一方、コンセント3(5)⇒コンセント5(3)のように、家の端と端に、親機と子機を設置した場合は、 我が家のような狭い集合住宅においても、802.11nの5.2GHz帯で50Mbps程度、2.4GHz帯で25Mbps程度 と低下し、PLCと同等もしくは以下になる場合もありました。最新の高速無線LAN 802.11nにおいても 従来の無線LANやPLCと同様に、設置してみないとレートや安定性はわからないようです。

レート安定性評価

PLCアダプタ BL-PA310KTと無線LAN 802.11n(2.4GHz、5.2GHz)および11gの10分間の TCPレートの測定ログを示します。ここでは、Jperf(iperfのGUI版) Ver.2.0.0を 用いて、コンセント3(5)⇒コンセント5(3)のレートを測定しました。

下図を見ていただくとわかりますように、PLCのほうが無線LANと比較して レートは安定していました。また、無線LANでは5.2GHz帯使用のほうがレートは 安定している傾向でした。ここでは、2.4GHz帯無線に影響を与えやすい、電子レンジや2.4GHz帯仕様のワイヤレス電話は使用していません。

なお、802.11n(2.4GHz、5.2GHz)において、レートが一定周期で数Mbps程度に急激に低下することが確認されました。 原因は不明ですが、ドライバーと一緒にPCにインストールした無線LAN付属のユーティリティソフトが悪さをしているのかもしれません。

消費電力比較

PLCアダプタBL-PA310KTと無線LAN802.11nのブロードバンドルータAterm WR8500ワイヤレスカードセットの消費電力は、 取り扱い説明書によると下表のとおりです。
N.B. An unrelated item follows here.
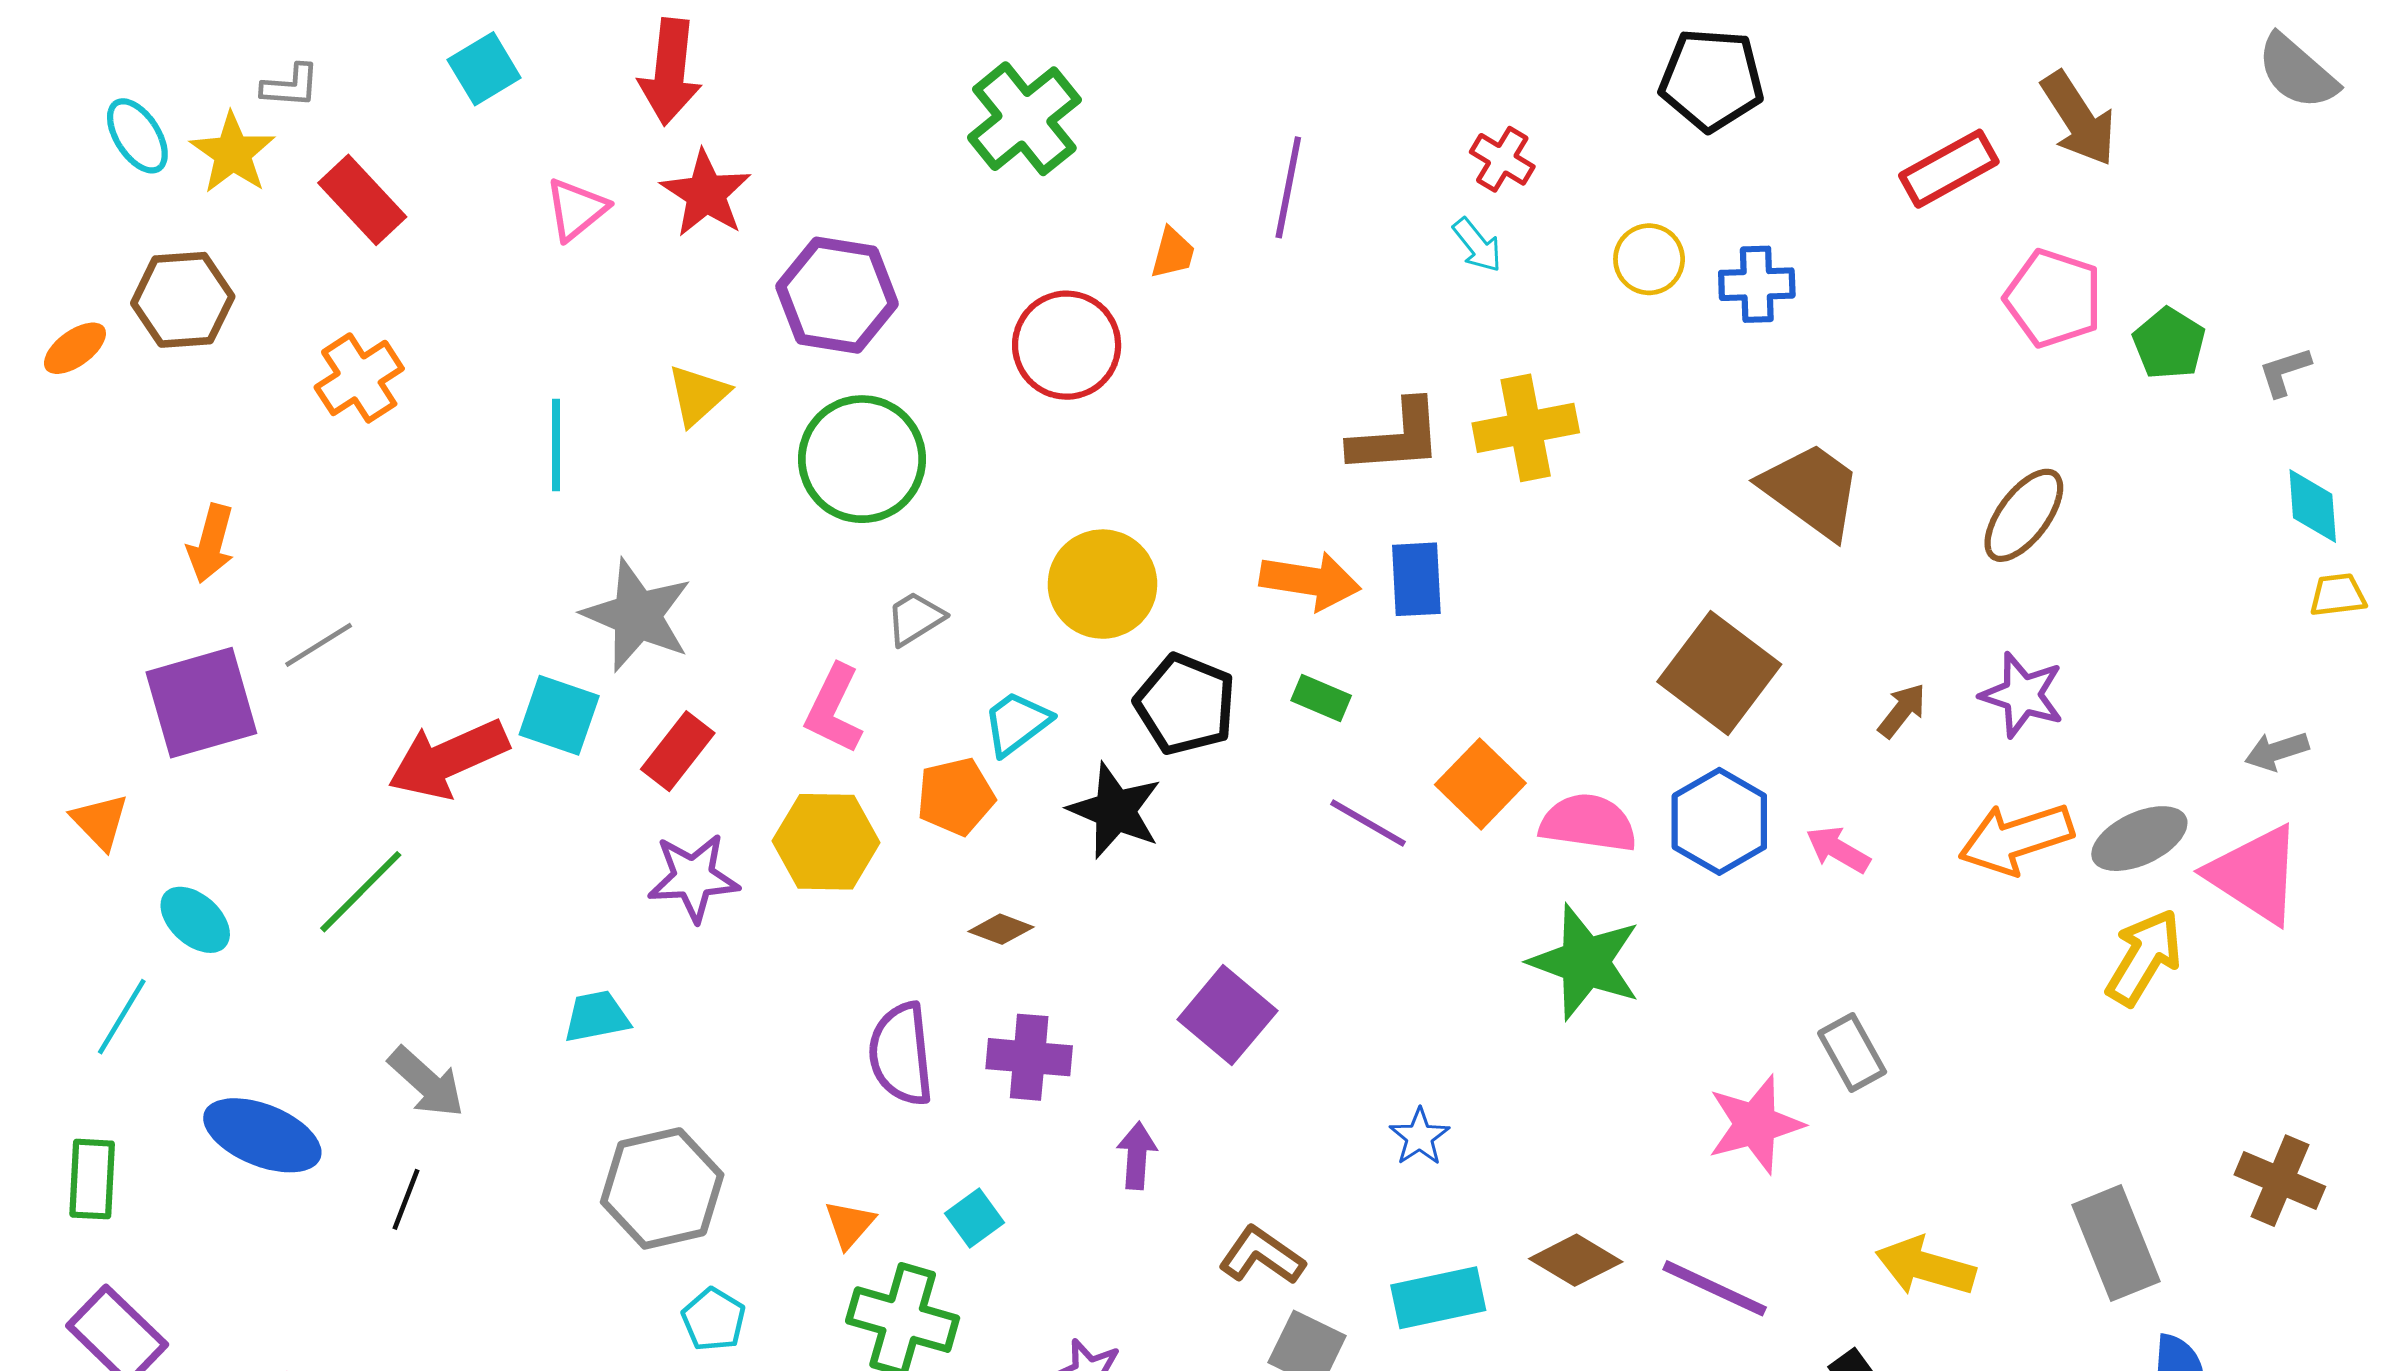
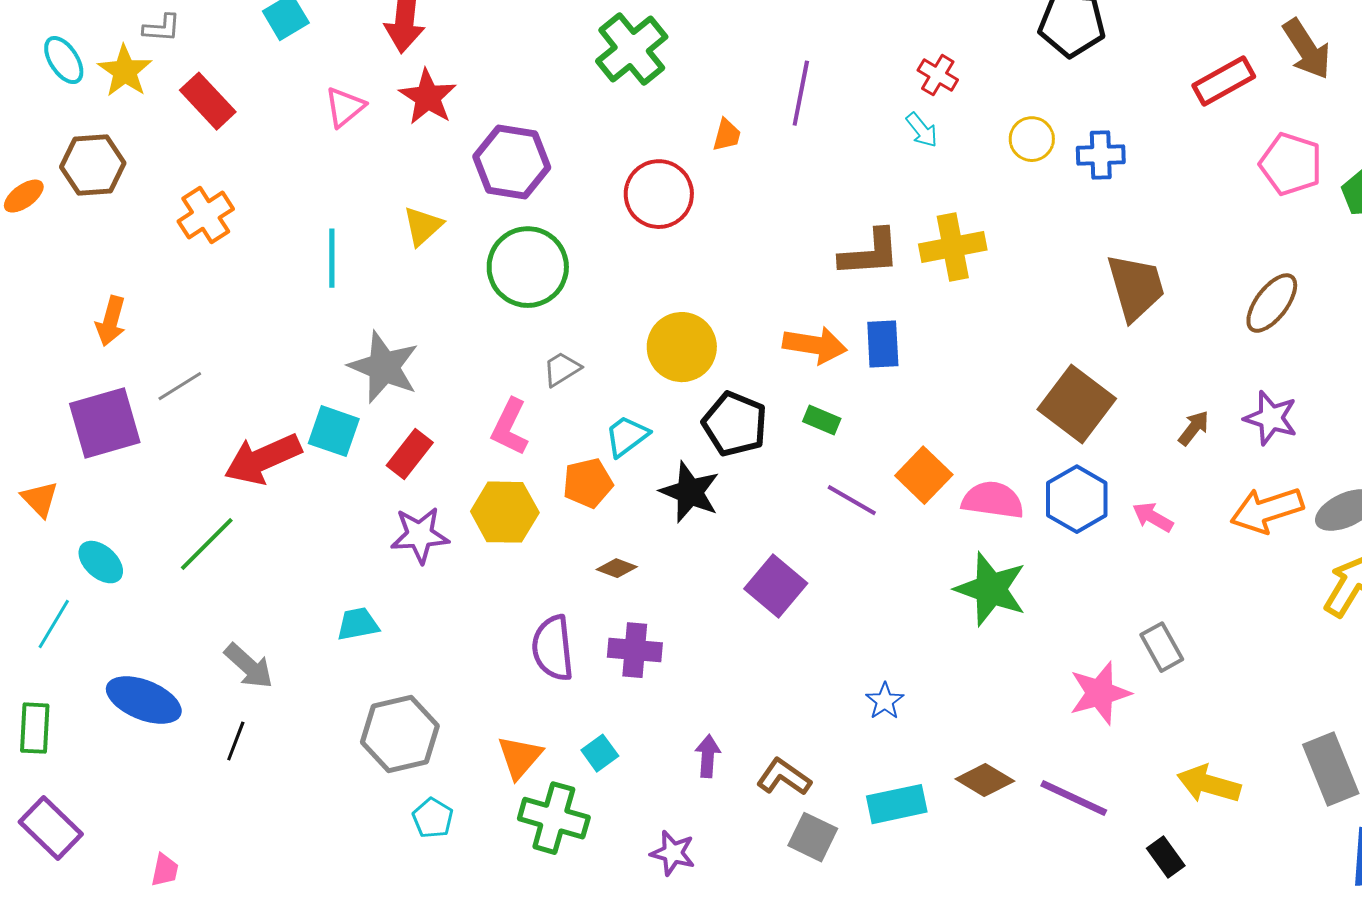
brown trapezoid: (1811, 490) -> (1136, 287), turned 38
purple square: (1227, 1015) -> (776, 586), moved
purple arrow: (1137, 1156) -> (708, 756), moved
orange triangle: (850, 1224) -> (520, 757), size x1.4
取り扱い説明書には、条件が明記されていないため単純比較は できないかもしれませんが、802.11nの親機の消費電力は13Wと、PLCアダプタ(BL-PA310)1台の3Wの約4倍であり、 消費電力の点では、PLCアダプタに分がありそうです。

親機と子機が比較的近距離に設置できる方や、消費電力をあまり気にしない方は、 802.11n(Draft)方式準拠の無線LANを選択してもいいのではないでしょうか? ただし、今回取り上げた無線LANの子機はCardBusタイプなので、一般的にLANポートしかないSTBなどに接続することはできません。

このページのまとめ

  • HD-PLC方式とHomePlug方式の速度比較は、HD-PLC方式が圧倒
  • HD-PLC方式においては、第二世代PLC用LSI採用等で従来よりも速度向上、最新機種では更に性能向上
  • PLCを選択するなら、国内シェア No.1のHD-PLC方式や、米国で比較的普及しているHomePlug方式のモデムがお薦め。 UPA方式は、性能や将来性など、よくわかりませんので、薦めません。